Items listed in a dataset:
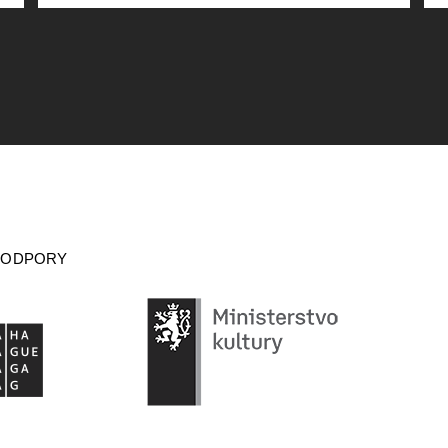
PODPORY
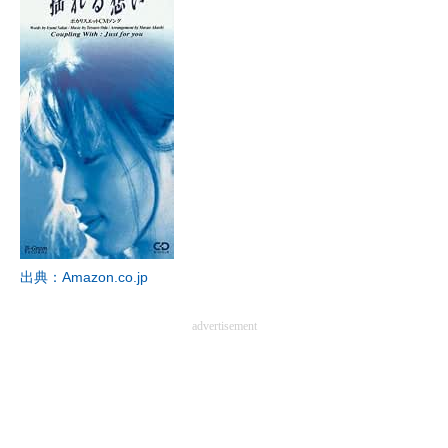
出典：Amazon.co.jp
advertisement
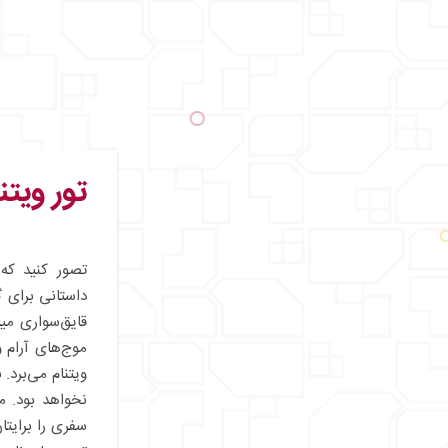
تور ویتن
تصور کنید که
داستانی برای گ
قایق‌سواری می
موج‌های آرام 
ویتنام می‌برد.
نخواهد بود. ما
سفری را برایتا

# What is being asked
Your task is to transcribe, exactly and without additions, every line from the one that contains "出典：Amazon.co.jp" to the end of the entries above, both included. Omit all pictures.

# Response area
出典：Amazon.co.jp
advertisement
تور ویتن
تصور کنید که
داستانی برای گ
قایق‌سواری می
موج‌های آرام 
ویتنام می‌برد.
نخواهد بود. ما
سفری را برایتا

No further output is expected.